Thursday, 5 April 2012

Weaving fact and fiction

Our guest blogger, Rebecca Bollard, who is studying the social, political, and cultural aspects of new and emerging reproductive technologies, rides the tightrope between science and fiction this week as she talks about fictional representations of such technologies. Here is her blog:

Reproductive technology has long been the subject of science fiction and speculative fiction writers. Alduous Huxley (Brave New World) Margaret Atwood (Handmaid’s Tale) Ira Levin (The Boys from Brazil) and Kazuo Ishiguro (Never Let Me Go)are among authors who have imagined dystopic futures involving cloning and artificial reproduction. Similarly, science fiction movies such as Gattaca, Invasion of the Body Snatchers, and The Island explore a dystopic future where cloning is used to exert social control. 
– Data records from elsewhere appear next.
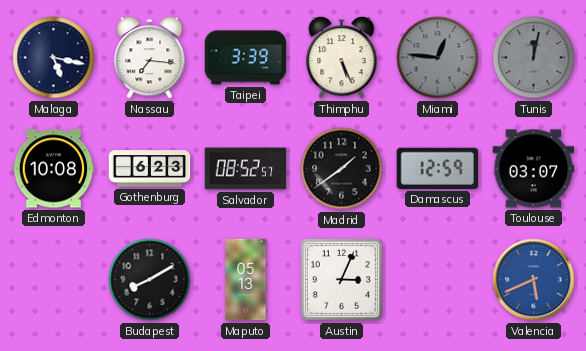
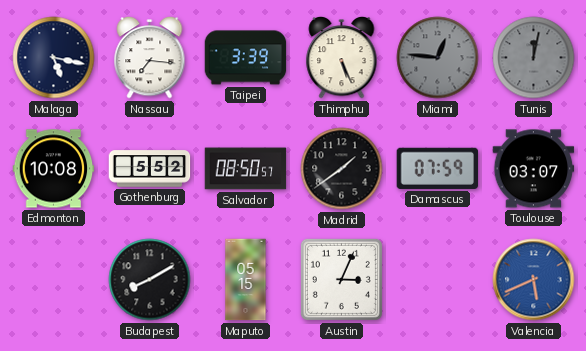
Gothenburg: 6:23 -> 5:52
Salvador: 08:52 -> 08:50
Damascus: 12:59 -> 07:59
Maputo: 05:13 -> 05:15
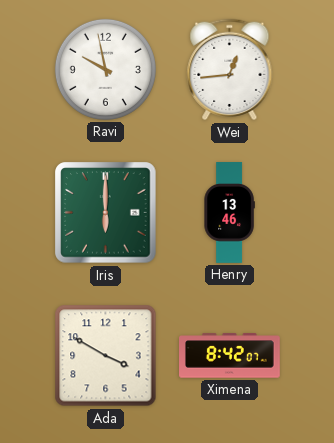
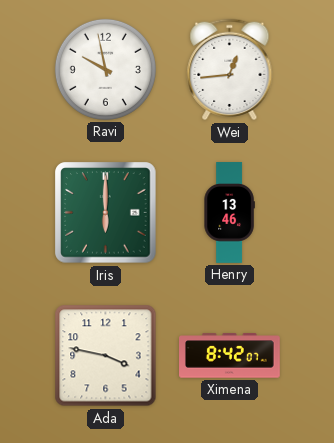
Ada: 3:50 -> 3:47
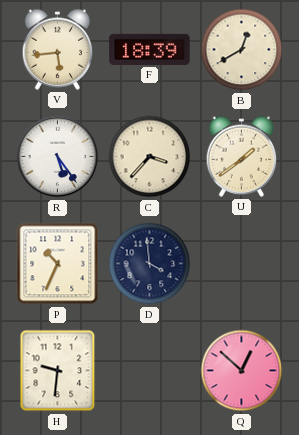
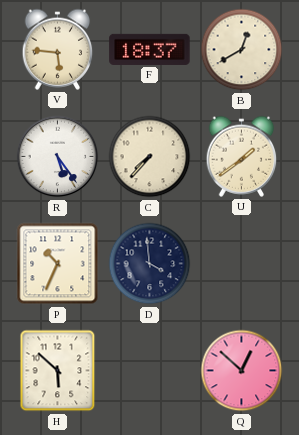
V: 5:44 -> 5:46
F: 18:39 -> 18:37
C: 3:37 -> 7:37
H: 9:31 -> 5:52
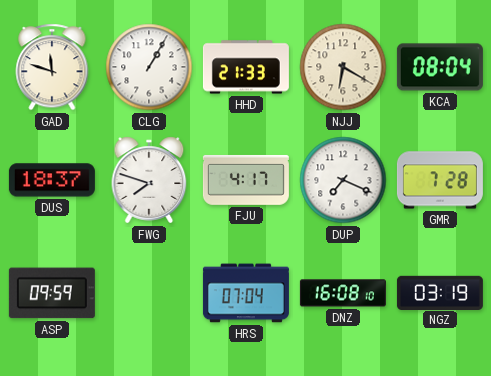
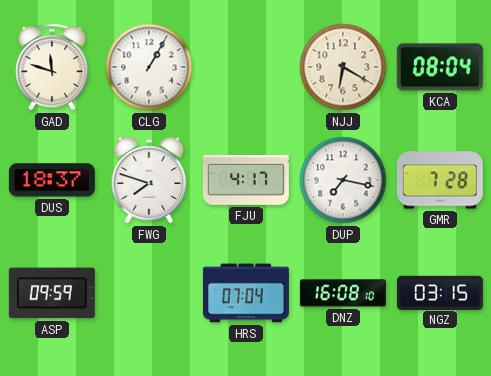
HHD: 21:33 -> none
DUP: 7:19 -> 7:17
NGZ: 03:19 -> 03:15
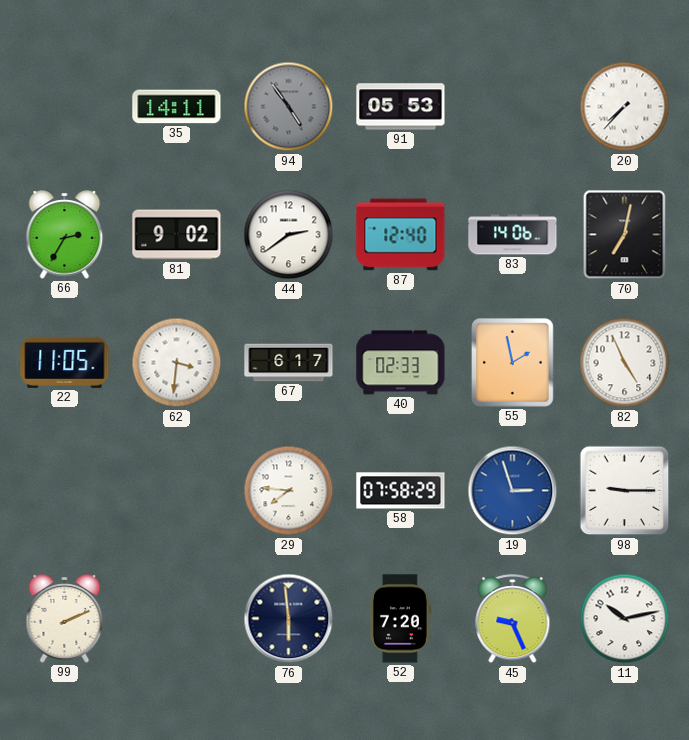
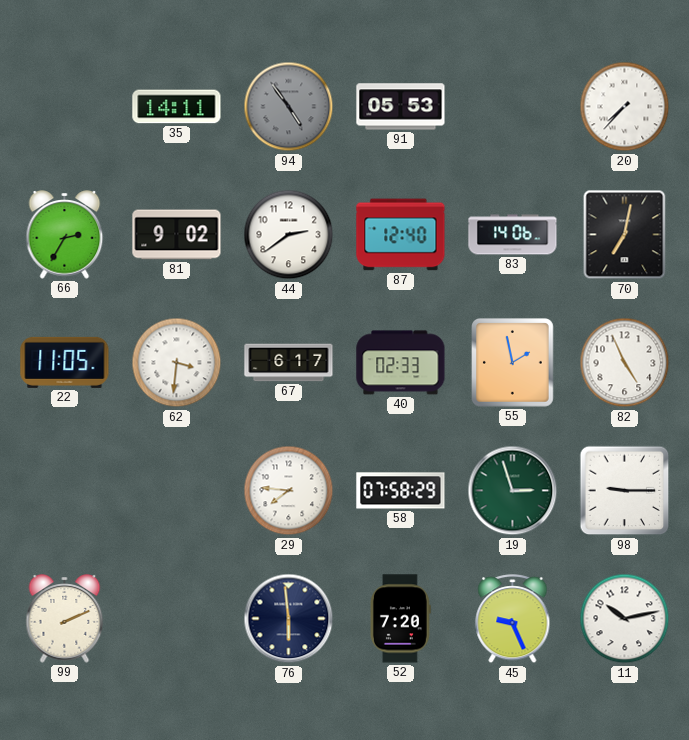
19 dial: blue -> green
However, since the success of IVF in the 1970s and the subsequent development of surrogacy and other reproductive technologies, increasing numbers of popular novelists and screenplay writers are using issues around reproductive technologies as devices to explore social and emotional issues. Books, TV shows, and movies now commonly use themes around IVF, surrogacy, and egg and sperm donation as plot points and story lines. These include popular TV shows such as Grey’s Anatomy, Private Practice, Friends, and Brothers and Sisters, and relatively recent movies like The Switch,starring Jennifer Aniston, and Baby Mama, starring Tina Fey. For many people, these programmes and movies are their first introduction to reproductive technologies and the potential legal, social, and emotional ramifications of these technologies. 

The willingness of people to engage with fictional storylines based on reproductive technologies creates an exciting new avenue for science communication. In an article published in PUS, Grace Reid of the University of Alberta, Canada, has taken an in-depth look at the use of a drama-documentary (a fictional but possible story interspersed with factual portions) on cloning in the UK. The dramadoc If…Cloning Could Cure Us highlights a fictional court case of a scientist involved in cloning which was shown on the BBC and viewers were asked to participate in a telephone poll. Two outcomes were filmed but the viewers' response determined which outcome of the court case was broadcast.

Reid’s research with focus groups showed that the dramadoc was largely successful at entertaining and informing those who viewed it  but that there was potential for an even more successful public engagement. 

In their last blog post, Priya and Debashish asked whether public input around the most controversial areas of science was being heeded. Perhaps one way to engage with the public is to be creative in ways of reaching and communicating with them. The dramadoc is an example of how fact and fiction can be brought together to increase public engagement and understanding of science.